Certain·es y font la sieste, d'autres y déjeunent, d'autres encore se servent de cet espace privé pour discuter au téléphone avec des proches ou des contacts professionnels.
L'étude de NTT Docomo a rapporté d'autres cas plus étonnants: des personnes louaient les véhicules pour regarder la télévision, pratiquer le chant, rapper, apprendre l'anglais, s'habiller pour Halloween ou faire des exercices de gymnastique faciale.
Entre le foyer et le bureau, loin des foules des restaurants et constituant un petit sanctuaire privé temporaire, ces voitures de location sont devenues de véritables tiers-lieux pour nombre de Japonais·es.
Facile et peu coûteux
Le phénomène s'explique à la fois par le manque de place dans certaines zones de l'archipel et par la facilité avec laquelle il est possible, à chaque heure de chaque jour, de louer l'une de ces voitures pour une courte durée sur l'un des dizaines de milliers de parkings réservés par les compagnies d'autopartage.
Il faut ajouter que le coût de l'opération est faible.
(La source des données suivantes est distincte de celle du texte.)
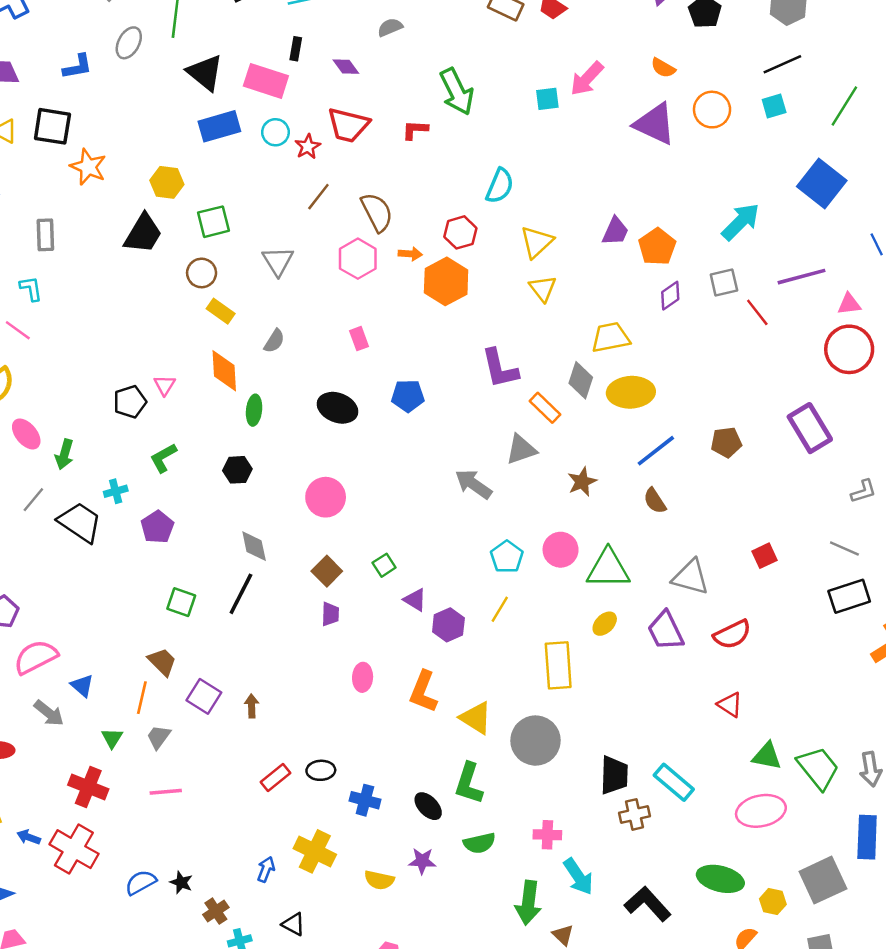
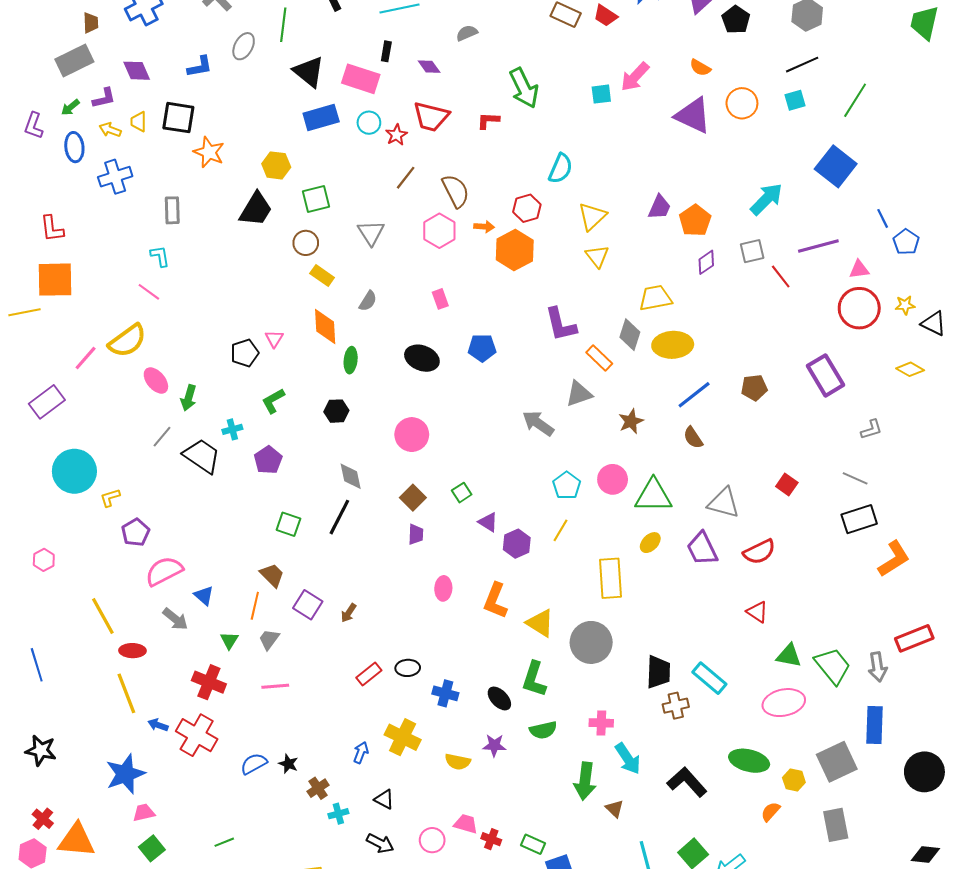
red square: (764, 556) -> (787, 484), turned -30
brown arrow: (252, 706) -> (349, 613), turned -144

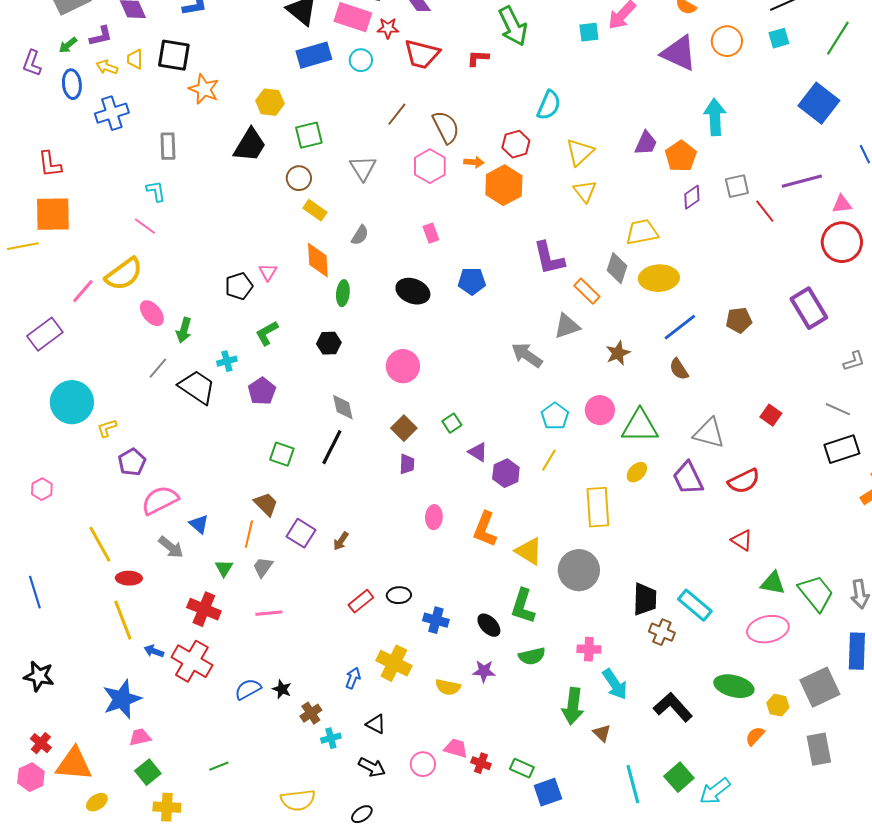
red star: (396, 135) -> (388, 28), moved, turned 30
cyan arrow: (766, 199) -> (715, 117), moved, turned -48
brown cross: (676, 706) -> (662, 632), turned 35

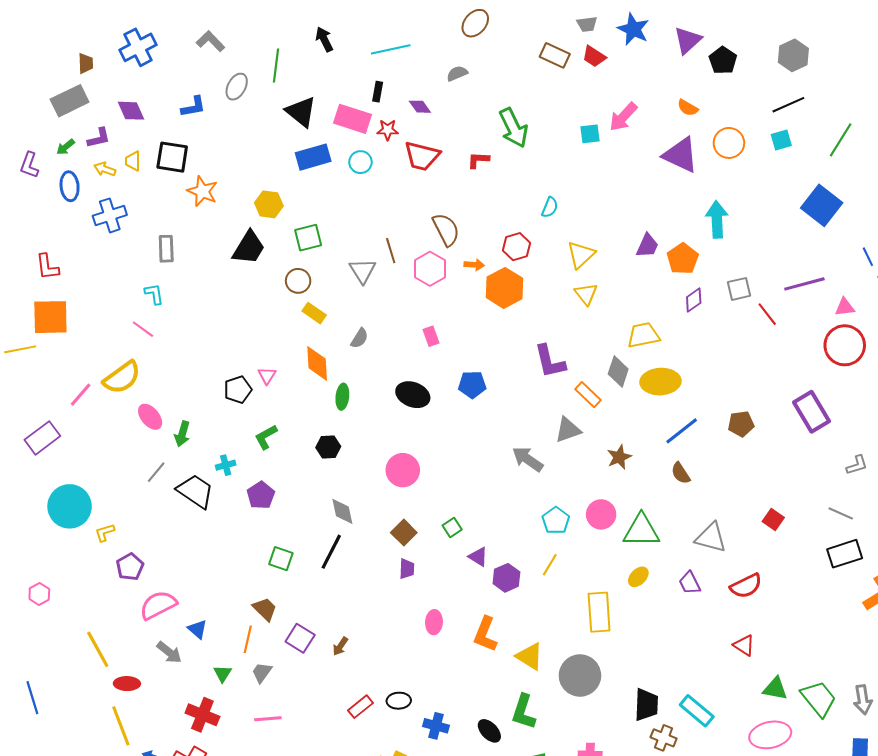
cyan semicircle: (549, 105) -> (550, 207), size x0.7
brown line: (397, 114) -> (391, 251), moved, turned -55
purple trapezoid: (688, 478) -> (690, 583), size x0.7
The Asahi Shimbun évoque un prix de 400 yens (moins de 3,5 euros) pour trente minutes: «Presque autant que si je passais ce temps dans un cybercafé», raconte un employé de 31 ans, qui s'adonne à cette pratique de la location statique pour dormir ou déjeuner.
Ce détournement de leur business surprend les entreprises de location autant qu'elle les pénalise: un véhicule en mouvement leur rapporte plus d'argent qu'un véhicule statique. Elles mettent également en avant le coût environnemental de la pratique, la clientèle laissant souvent le moteur tourner pour profiter du chauffage en hiver et de la climatisation en été.